No one becomes a Christian without first recognizing their own deep inner brokenness and desiring wholeness. True Christians approach the joy of their faith with humble hearts. To truly experience salvation and healing, we must come face to face with the things we spend most of our lives running from.

And what is the number one thing we spend our lives trying to avoid? Death. As a culture, we are so afraid of old age, of sickness, trauma and death. Yet we know our lives will end with some combination of the above.

We also spend our lives running from our mistakes and all of their consequences.

Ash Wednesday is a solemn holiday that begs us to consider life’s seriousness. During lent, we intentionally give up the distractions we run to while we run from the hard truths of life.

This is why a traditional Ash Wednesday service involves receiving a mark of ash on your forehead and hearing the words from Genesis, “You were made from dust, and to dust you will return.”

The service may also include a prayer from the Psalms, “Lord, remind me how brief my time on earth will be. Remind me that my days are numbered, and that my life is fleeing away.”

From Ash Wednesday to Easter, we commit to searching our hearts. Instead of feasting at parties, we let ourselves be hungry and we remember our need. We choose to spend time and energy in prayer and meditation, reading and seeking truth, ready to let God reveal our weaknesses, ready for our hearts to soften and break from the knowledge of our own sinfulness. Then God is able to reshape our hearts, our relationships and our lives.

2 Corinthians says, “the kind of sorrow God wants us to experience leads us away from sin and results in salvation. There’s no regret for that kind of sorrow.”

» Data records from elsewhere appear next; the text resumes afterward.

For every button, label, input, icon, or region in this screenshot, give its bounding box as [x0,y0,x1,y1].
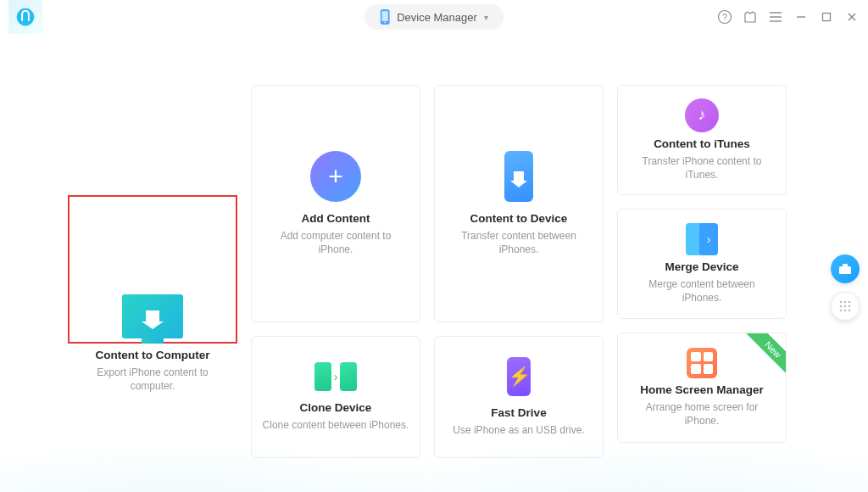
svg-point-22 [844,310,847,312]
card-fast-drive[interactable]: ⚡ Fast Drive Use iPhone as an USB drive. [434,336,604,458]
menu-icon[interactable] [768,9,783,25]
merge-icon: › [686,223,718,255]
mode-label: Device Manager [397,11,477,24]
svg-rect-2 [382,11,388,21]
svg-point-3 [384,22,386,24]
card-title: Fast Drive [491,406,546,419]
svg-rect-10 [823,14,831,21]
card-home-screen-manager[interactable]: New Home Screen Manager Arrange home scr… [617,333,787,443]
svg-point-21 [840,310,843,312]
card-content-to-computer[interactable]: Content to Computer Export iPhone conten… [68,85,237,458]
card-desc: Use iPhone as an USB drive. [453,424,584,438]
monitor-download-icon [122,294,183,338]
svg-point-15 [840,301,843,304]
mode-selector[interactable]: Device Manager ▾ [364,4,504,30]
phone-bolt-icon: ⚡ [507,357,531,396]
card-title: Home Screen Manager [640,383,764,396]
phone-download-icon [504,151,533,202]
svg-point-20 [849,305,851,308]
card-desc: Merge content between iPhones. [628,278,776,305]
plus-circle-icon: + [310,151,361,202]
svg-rect-14 [843,264,848,266]
card-merge-device[interactable]: › Merge Device Merge content between iPh… [617,209,787,319]
card-title: Merge Device [665,260,738,273]
card-desc: Transfer content between iPhones. [445,230,593,256]
svg-text:?: ? [722,13,727,22]
card-add-content[interactable]: + Add Content Add computer content to iP… [251,85,420,322]
minimize-button[interactable] [793,9,809,25]
skin-icon[interactable] [743,9,758,25]
card-desc: Clone content between iPhones. [263,419,409,433]
card-desc: Add computer content to iPhone. [262,230,409,256]
side-actions [831,254,860,321]
svg-point-16 [844,301,847,304]
new-badge: New [744,333,787,378]
window-controls: ? [717,9,860,25]
grid-fab[interactable] [831,292,860,321]
app-logo [8,0,42,34]
card-title: Content to Computer [96,349,210,361]
card-title: Content to Device [470,212,568,225]
card-content-to-itunes[interactable]: ♪ Content to iTunes Transfer iPhone cont… [617,85,787,195]
card-desc: Export iPhone content to computer. [78,366,227,393]
clone-icon: › [314,362,358,391]
card-desc: Arrange home screen for iPhone. [628,401,776,428]
phone-icon [380,9,390,25]
svg-point-18 [840,305,843,308]
titlebar: Device Manager ▾ ? [0,0,868,34]
svg-point-23 [849,310,851,312]
card-content-to-device[interactable]: Content to Device Transfer content betwe… [434,85,604,322]
card-title: Add Content [302,212,370,225]
card-desc: Transfer iPhone content to iTunes. [628,155,776,182]
svg-point-19 [844,305,847,308]
itunes-icon: ♪ [685,98,719,132]
card-clone-device[interactable]: › Clone Device Clone content between iPh… [251,336,420,458]
maximize-button[interactable] [819,9,834,25]
help-icon[interactable]: ? [717,9,732,25]
toolbox-fab[interactable] [831,254,860,283]
svg-rect-13 [839,266,851,274]
card-title: Content to iTunes [654,137,750,150]
chevron-down-icon: ▾ [484,13,488,22]
svg-point-17 [849,301,851,304]
card-grid: Content to Computer Export iPhone conten… [0,34,868,458]
grid-icon [687,348,717,378]
close-button[interactable] [844,9,860,25]
card-title: Clone Device [300,401,372,414]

“That is why the Lord says, ‘Turn to me now, while there is time. Give me your hearts. Come with fasting, weeping, and mourning. Don’t tear your clothing in grief, but tear your hearts instead.’ Return to the Lord your God, for he is merciful and compassionate, slow to get angry and filled with unfailing love. He is eager to relent and not punish.” (Joel 2:12-17)

Why not drop everything you have planned for tonight and attend an Ash Wednesday service with your family? Do something special on this day - and take part in the traditions of Lent and encourage your children to do the same. If you do, I promise you will gain a new appreciation for the meaning behind Easter - and your life just might never be the same.